-- Opening Marker --

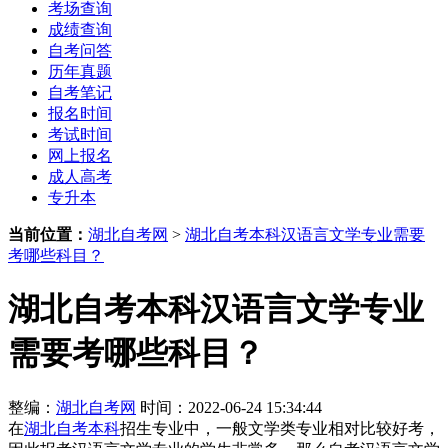
考场查询
成绩查询
自考问答
历年真题
自考笔记
报名时间
考试时间
网上报名
成人高考
专升本
当前位置：
湖北自考网
>
湖北自考本科汉语言文学专业需要
考哪些科目？
湖北自考本科汉语言文学专业
需要考哪些科目？
整编：
湖北自考网
时间：2022-06-24 15:34:44
在
湖北自考本科
招生专业中，一般文学类专业相对比较好考，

-- Closing Marker --

● **Work order**:
What is needed is the whole listing again, set down exactly, without its pictures.

● **Output for this exercise**:
考场查询
成绩查询
自考问答
历年真题
自考笔记
报名时间
考试时间
网上报名
成人高考
专升本
当前位置：
湖北自考网
>
湖北自考本科汉语言文学专业需要
考哪些科目？
湖北自考本科汉语言文学专业
需要考哪些科目？
整编：
湖北自考网
时间：2022-06-24 15:34:44
在
湖北自考本科
招生专业中，一般文学类专业相对比较好考，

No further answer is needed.